La Polynésie, qui a beaucoup travaillé avec les services de l’État, ainsi qu’avec l’antenne locale de l’Ifrecor, sur la préparation de ce rendez-vous entend mettre en avant le modèle océanien de protection des milieux marins, rappeler les efforts de gestion de la ZEE polynésienne, où la pêche est depuis longtemps régulée et réservées aux palangriers locaux, encourager la communauté internationale à financer les initiatives locales qui vont dans le bon sens, ou à prendre des mesures pour réguler la pêche et les activités extractives dans les zones internationales… Mais le Pays arrivera aussi à Nice avec des annonces, qu’a laissé entrevoir son président sur le plateau de l‘Invité de la rédaction ce jeudi midi.
L’AMG, « un beau concept mais qui ne donne donc pas accès aux financements »
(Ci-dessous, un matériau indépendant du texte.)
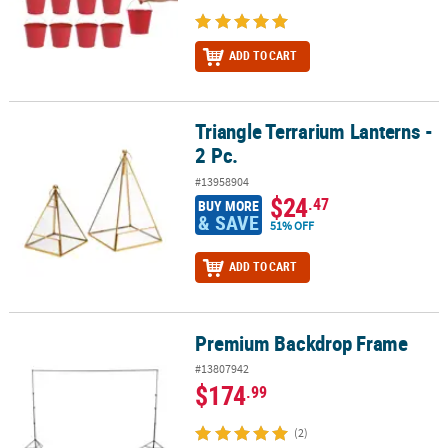
ADD TO CART
Triangle Terrarium Lanterns -
Triangle Terrarium Lanterns - 2 Pc.
2 Pc.
#13958904
$24
.47
BUY MORE
& SAVE
51% OFF
ADD TO CART
Premium Backdrop Frame
Premium Backdrop Frame
#13807942
$174
.99
(2)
Des annonces qui concernent la ZEE, espace de 5,5 millions de kilomètres carrés entourant les cinq archipels polynésiens, et sur laquelle a été créée en 2018 une gigantesque « aire marine gérée » (AMG), dénommée Tainui Atea. « C’est un beau concept mais qui n’existe nulle part ailleurs et qui n’est pas reconnu par les instances internationales. Il ne donne donc pas accès aux financements nombreux à l’international », regrette Moetai Brotherson sur le plateau de l’Invité de la Rédaction. « Donc l’annonce majeure qui sera faite lors de l’UNOC, c’est celle du passage de cette aire marine gérée en aire marine protégée de classe 6. Fonctionnellement, c’est la même chose, sauf que là on est dans une terminologie et une classification internationale ».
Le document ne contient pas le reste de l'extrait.